Meropenem PK in patients with and without ACLF was described by a two-compartment PK model with linear clearance from the central compartment. Interindividual variability for clearance was coefficient of variation = 28% and on V₂ = 66%. Separate estimation of V₂ yielded a V₂ of 18.5 L for NLF patients and 35.5 L for ACLF patients (p = 0.05, likelihood-ratio testing), which largely explained interindividual variability in V₂ (61.9% relative reduction). The remaining interindividual variability in V₂ was estimated imprecisely and suffered from a large shrinkage (50.8%), indicating non-informativeness of this parameter by the data. Due to the model stability, it was excluded in the final model. No difference in clearance between the two patient populations was evident (ACLF: 5.20 L/h, NLF: 5.11 L/h; p = 0.90). The half-lives of ACLF compared to NLF patients were t_½α: 0.43 vs. 0.40 h (p = 0.60) and t_½β: 9.0 vs. 5.0 h (p = 0.002). The final model parameter values are depicted in Table 2.

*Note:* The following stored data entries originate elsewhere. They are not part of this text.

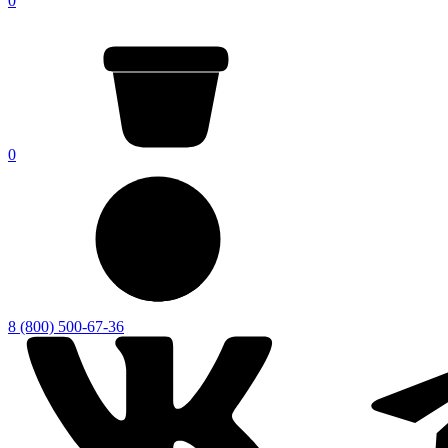
0
0
8 (800) 500-67-36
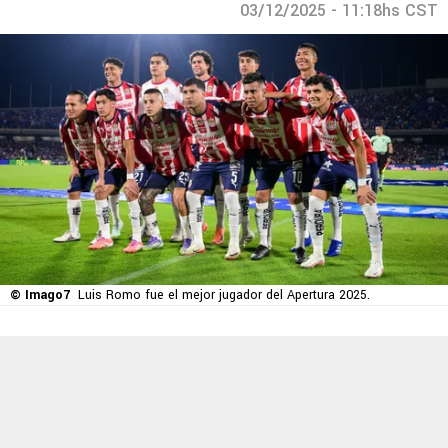
03/12/2025 - 11:18hs CST
© Imago7
Luis Romo fue el mejor jugador del Apertura 2025.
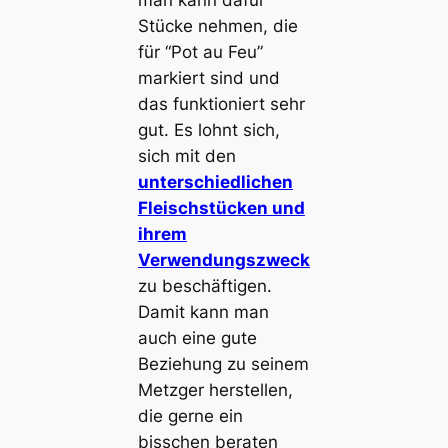
man kann dafür
Stücke nehmen, die
für “Pot au Feu”
markiert sind und
das funktioniert sehr
gut. Es lohnt sich,
sich mit den
unterschiedlichen
Fleischstücken und
ihrem
Verwendungszweck
zu beschäftigen.
Damit kann man
auch eine gute
Beziehung zu seinem
Metzger herstellen,
die gerne ein
bisschen beraten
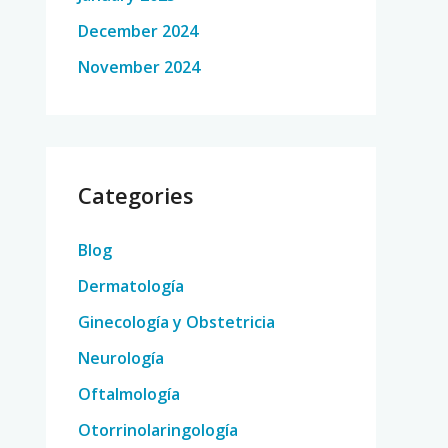
December 2024
November 2024
Categories
Blog
Dermatología
Ginecología y Obstetricia
Neurología
Oftalmología
Otorrinolaringología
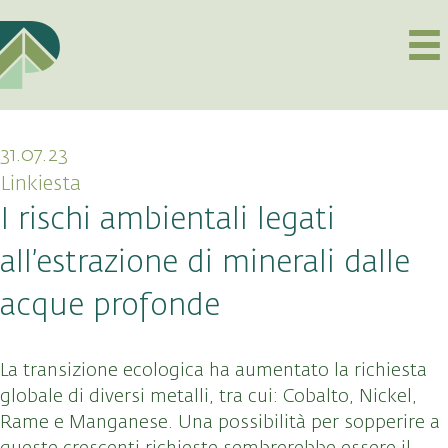
31.07.23
Linkiesta
I rischi ambientali legati
all’estrazione di minerali dalle
acque profonde
La transizione ecologica ha aumentato la richiesta
globale di diversi metalli, tra cui: Cobalto, Nickel,
Rame e Manganese. Una possibilità per sopperire a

PTA for the lower ECOFF of 0.25 mg/L (Enterobacterales) was 100% for all dosing regimens on day 1 (Fig. 1) and on day 7 (Fig. 2) in both groups. For the higher ECOFF of 2.0 mg/L (P. aeruginosa, A. baumannii), meropenem 1 g short-term infusion quid 8 h yielded a PTA of 18% in the ACLF group and 48% in the NLF group on day 1 and 80% for ACLF and 65% for NLF patients on day 7. With prolonged infusion of 1 g quid 8 h, PTA was increased to 30% and 67% on day 1 and 88% and 81% on day 7 for ACLF and NLF patients, respectively. For a prolonged infusion after a short-term infusion loading dose of 2 g, PTA was higher with 94% and 91% on day 1 and 88% and 83% on day 7. The dosing regimen of 2 g short-term infusion quid 8 h yielded a PTA of 85% and 91% on day 1 and 98% and 93% on day 7. The continuous infusion of 3 g quid 8 h after a short-term infusion loading dose of 2 g reached a PTA of 100% for both groups on days 1 and 7.

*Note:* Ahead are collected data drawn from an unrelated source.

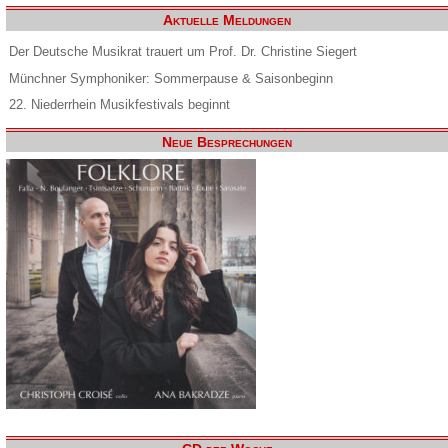
Aktuelle Meldungen
Der Deutsche Musikrat trauert um Prof. Dr. Christine Siegert
Münchner Symphoniker: Sommerpause & Saisonbeginn
22. Niederrhein Musikfestivals beginnt
Neue Besprechungen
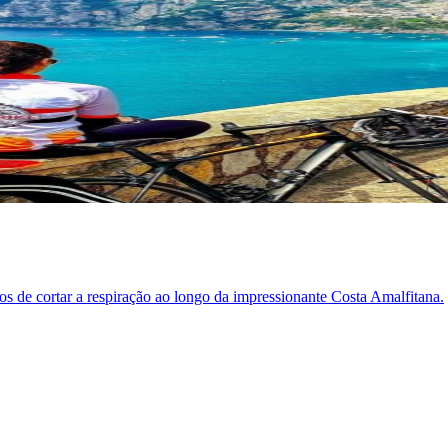
os de cortar a respiração ao longo da impressionante Costa Amalfitana.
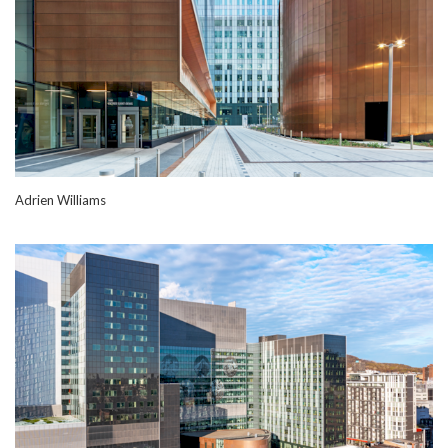
Adrien Williams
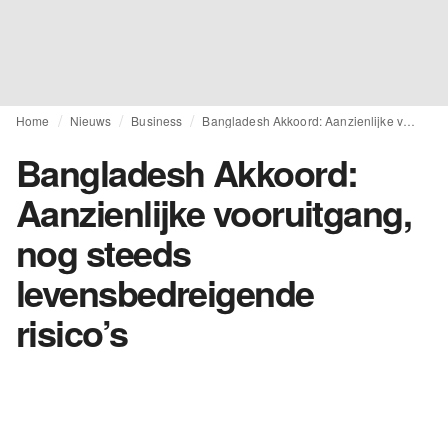
Home
Nieuws
Business
Bangladesh Akkoord: Aanzienlijke vooruitgang, nog steeds levensbedreigende risico’s
Bangladesh Akkoord:
Aanzienlijke vooruitgang,
nog steeds
levensbedreigende
risico’s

Therefore, adequate PTA was achieved for all dosing regimens up to an ECOFF of 0.25 mg/L. However, for the higher ECOFF of 2 mg/L, only a 2 g short-term infusion followed by a continuous infusion of 3 g/day reached adequate PTA on day 1 and 7 in both groups. A dosing regimen of 2 g quid 8 h was sufficient on day 1 only in the NLF group and in both groups at steady-state.